Spesso lontano da casa per lavoro, Massimo Bruganelli è stato un attore di fotoromanzi e era comunque la persona che, secondo quanto raccontato dalla figlia, si accorgeva per prima dei suoi malesseri, e sapeva leggere i suoi silenzi offrendole sempre una spalla su cui contare
Il padre di Sonia Bruganelli, legatissimo alla sua famiglia, era anche un allenatore di calcio ed è scomparso la notte del primo maggio di qualche anno fa a causa di un aneurisma dell’aorta proprio dopo un impegno con la squadra che seguiva. Tornato a casa, avrebbe chiesto una camomilla alla moglie perché non stava bene, poco dopo si è spento.
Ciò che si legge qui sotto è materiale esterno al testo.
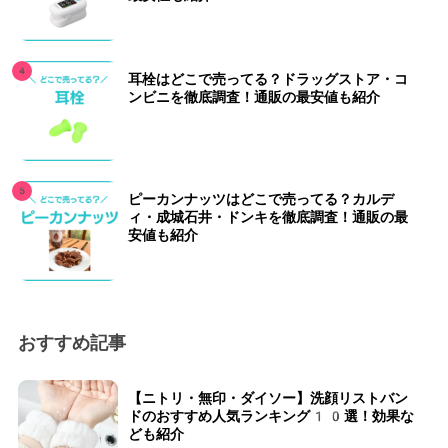
耳栓はどこで売ってる？ドラッグストア・コ
ンビニを徹底調査！通販の最安値も紹介
ピーカンナッツはどこで売ってる？カルデ
ィ・成城石井・ドンキを徹底調査！通販の最
安値も紹介
おすすめ記事
【ニトリ・無印・ダイソー】洗顔リストバン
ドのおすすめ人気ランキング10選！効果な
ども紹介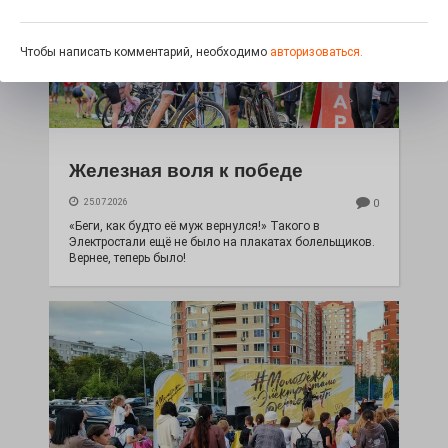
Чтобы написать комментарий, необходимо
авторизоваться.
Железная воля к победе
25.07.2026
0
«Беги, как будто её муж вернулся!» Такого в
Электростали ещё не было на плакатах болельщиков.
Вернее, теперь было!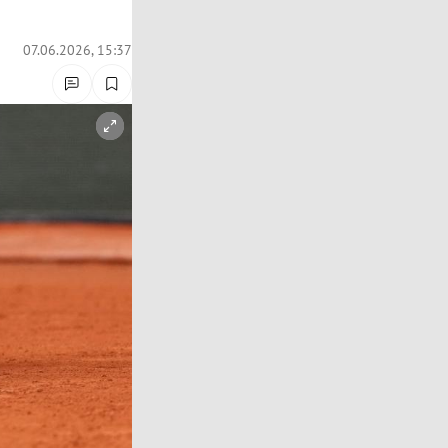
07.06.2026, 15:37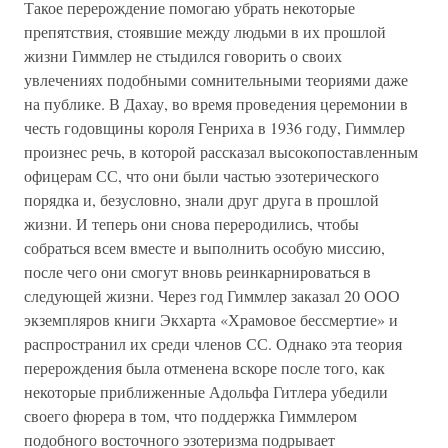
Такое перерождение помогаю убрать некоторые
препятствия, стоявшие между людьми в их прошлой
жизни Гиммлер не стыдился говорить о своих
увлечениях подобными сомнительными теориями даже
на публике. В Дахау, во время проведения церемонии в
честь годовщины короля Генриха в 1936 году, Гиммлер
произнес речь, в которой рассказал высокопоставленным
офицерам СС, что они были частью эзотерического
порядка и, безусловно, знали друг друга в прошлой
жизни. И теперь они снова переродились, чтобы
собраться всем вместе и выполнить особую миссию,
после чего они смогут вновь реинкарнироваться в
следующей жизни. Через год Гиммлер заказал 20 ООО
экземпляров книги Экхарта «Храмовое бессмертие» и
распространил их среди членов СС. Однако эта теория
перерождения была отменена вскоре после того, как
некоторые приближенные Адольфа Гитлера убедили
своего фюрера в том, что поддержка Гиммлером
подобного восточного эзотеризма подрывает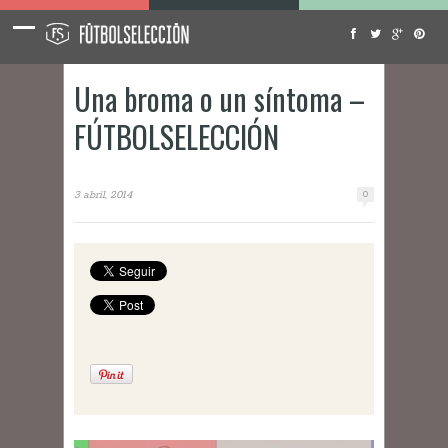
Una broma o un síntoma –
FÚTBOLSELECCIÓN
3 abril, 2014
0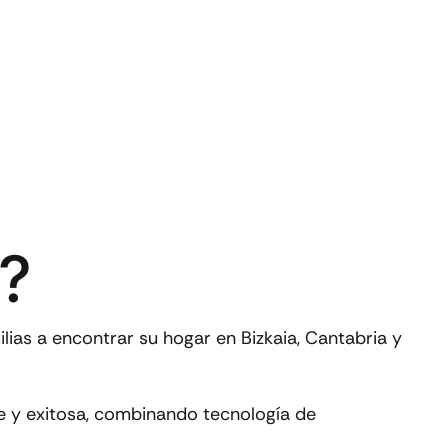
?
ias a encontrar su hogar en Bizkaia, Cantabria y
te y exitosa, combinando tecnología de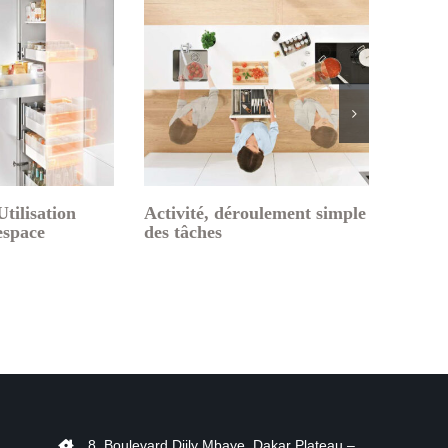
Les 
d’ex
e besoins
Idées pour une cuisine
pratique
8, Boulevard Djily Mbaye, Dakar Plateau –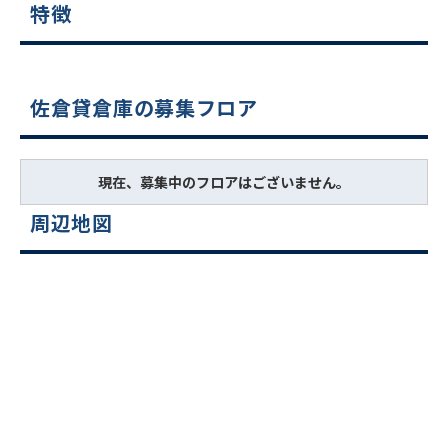
特徴
佐倉貸倉庫の募集フロア
現在、募集中のフロアはございません。
周辺地図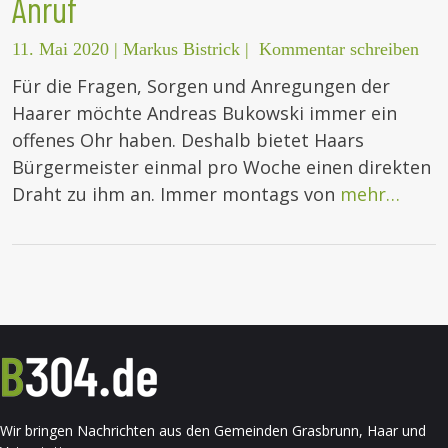
Anruf
11. Mai 2020
|
Markus Bistrick
|
Kommentar schreiben
Für die Fragen, Sorgen und Anregungen der
Haarer möchte Andreas Bukowski immer ein
offenes Ohr haben. Deshalb bietet Haars
Bürgermeister einmal pro Woche einen direkten
Draht zu ihm an. Immer montags von
mehr…
Wir bringen Nachrichten aus den Gemeinden Grasbrunn, Haar und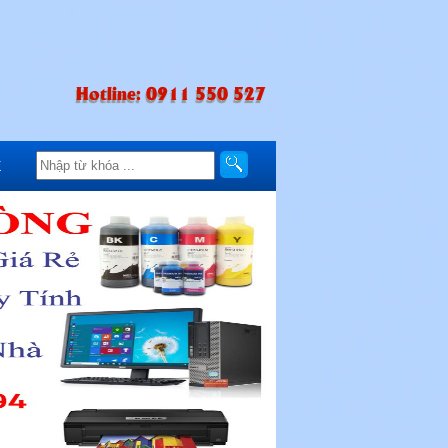
Hotline: 0911 550 527
Ệ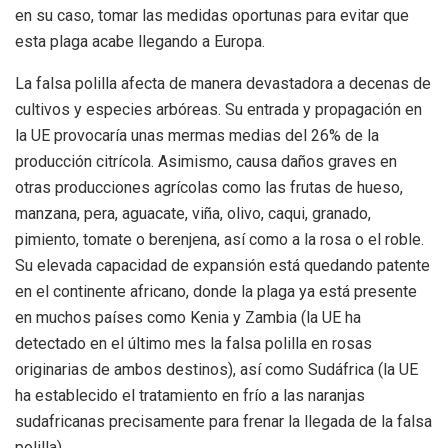
en su caso, tomar las medidas oportunas para evitar que
esta plaga acabe llegando a Europa.
La falsa polilla afecta de manera devastadora a decenas de
cultivos y especies arbóreas. Su entrada y propagación en
la UE provocaría unas mermas medias del 26% de la
producción citrícola. Asimismo, causa daños graves en
otras producciones agrícolas como las frutas de hueso,
manzana, pera, aguacate, viña, olivo, caqui, granado,
pimiento, tomate o berenjena, así como a la rosa o el roble.
Su elevada capacidad de expansión está quedando patente
en el continente africano, donde la plaga ya está presente
en muchos países como Kenia y Zambia (la UE ha
detectado en el último mes la falsa polilla en rosas
originarias de ambos destinos), así como Sudáfrica (la UE
ha establecido el tratamiento en frío a las naranjas
sudafricanas precisamente para frenar la llegada de la falsa
polilla).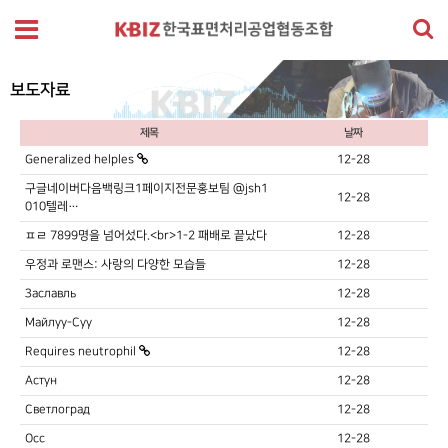
보도자료
제목
날짜
Generalized helples
12-28
구글네이버다음백링크1페이지전문홍보팀 @jsh1
12-28
010텔레…
ㅍㄹ 7899명을 넘어섰다.<br>1-2 패배로 끝났다
12-28
우정과 로맨스: 사랑의 다양한 모습들
12-28
Заславль
12-28
Майлуу-Суу
12-28
Requires neutrophil
12-28
Астун
12-28
Светлоград
12-28
Осс
12-28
“Quattro anni fa sei andato via così, all’improvviso. Sto ancora cercando di trovare il modo di diventare grande senza i tuoi abbracci e le tue parole. Non avrei mai voluto smettere di essere la piccoletta di papà”, scrive la produttrice tv e opinionista sui social.
Sonia Bruganelli aveva parlato a Verissimo nel 2021 del rapporto speciale che aveva con il papà. “Il mio papà era la persona che più di tutti mi sapeva. Per me era come un abbraccio che sapevo che avrei ricevuto”, aveva detto la produttrice tv.